[Stored data entries]
╭──
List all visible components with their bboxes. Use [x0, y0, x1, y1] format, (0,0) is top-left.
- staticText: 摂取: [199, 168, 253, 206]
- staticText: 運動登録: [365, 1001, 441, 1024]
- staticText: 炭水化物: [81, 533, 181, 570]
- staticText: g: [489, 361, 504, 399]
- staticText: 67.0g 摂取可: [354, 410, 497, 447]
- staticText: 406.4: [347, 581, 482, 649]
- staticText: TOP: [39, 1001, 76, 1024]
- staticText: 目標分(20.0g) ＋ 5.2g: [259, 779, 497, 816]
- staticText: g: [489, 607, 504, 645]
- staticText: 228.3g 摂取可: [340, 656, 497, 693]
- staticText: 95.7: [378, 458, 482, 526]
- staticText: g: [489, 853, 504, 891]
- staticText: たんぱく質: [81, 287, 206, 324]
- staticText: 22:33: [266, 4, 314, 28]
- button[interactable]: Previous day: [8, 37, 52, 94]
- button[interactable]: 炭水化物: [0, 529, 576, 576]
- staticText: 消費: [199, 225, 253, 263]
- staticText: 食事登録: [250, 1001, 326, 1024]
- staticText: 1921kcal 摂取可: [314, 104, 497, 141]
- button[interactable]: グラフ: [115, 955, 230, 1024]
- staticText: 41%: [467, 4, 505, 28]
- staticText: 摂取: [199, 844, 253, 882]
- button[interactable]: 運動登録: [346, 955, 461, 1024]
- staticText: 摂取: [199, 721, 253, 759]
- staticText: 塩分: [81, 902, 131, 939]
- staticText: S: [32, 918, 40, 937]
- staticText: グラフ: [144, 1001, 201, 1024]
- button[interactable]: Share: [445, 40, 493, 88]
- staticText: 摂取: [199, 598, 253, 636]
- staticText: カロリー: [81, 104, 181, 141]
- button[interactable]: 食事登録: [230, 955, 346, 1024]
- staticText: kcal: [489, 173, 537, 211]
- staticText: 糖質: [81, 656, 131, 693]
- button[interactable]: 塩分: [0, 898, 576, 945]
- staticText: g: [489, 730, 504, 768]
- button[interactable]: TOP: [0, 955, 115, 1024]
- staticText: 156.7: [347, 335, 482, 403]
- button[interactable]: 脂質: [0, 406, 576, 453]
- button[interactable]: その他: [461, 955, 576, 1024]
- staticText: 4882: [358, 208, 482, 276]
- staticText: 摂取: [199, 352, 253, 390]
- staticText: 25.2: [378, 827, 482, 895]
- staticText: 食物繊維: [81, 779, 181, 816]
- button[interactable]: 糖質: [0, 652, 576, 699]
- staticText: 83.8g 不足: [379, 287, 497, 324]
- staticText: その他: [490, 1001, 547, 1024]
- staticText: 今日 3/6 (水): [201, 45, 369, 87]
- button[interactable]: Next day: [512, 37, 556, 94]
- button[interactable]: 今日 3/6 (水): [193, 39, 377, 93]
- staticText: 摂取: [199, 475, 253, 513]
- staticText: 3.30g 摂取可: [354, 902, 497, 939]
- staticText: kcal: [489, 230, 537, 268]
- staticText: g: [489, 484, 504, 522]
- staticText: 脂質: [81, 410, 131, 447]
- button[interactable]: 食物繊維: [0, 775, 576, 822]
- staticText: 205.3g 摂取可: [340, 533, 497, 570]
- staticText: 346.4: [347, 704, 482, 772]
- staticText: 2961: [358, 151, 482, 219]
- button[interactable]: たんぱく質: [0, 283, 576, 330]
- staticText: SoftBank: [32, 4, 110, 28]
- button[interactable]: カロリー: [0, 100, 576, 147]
╰──
All lines with the word "カロリー" are needed; pull them from the entries and copy each.

» **WRITTEN SOLUTION**
- staticText: カロリー: [81, 104, 181, 141]
- button[interactable]: カロリー: [0, 100, 576, 147]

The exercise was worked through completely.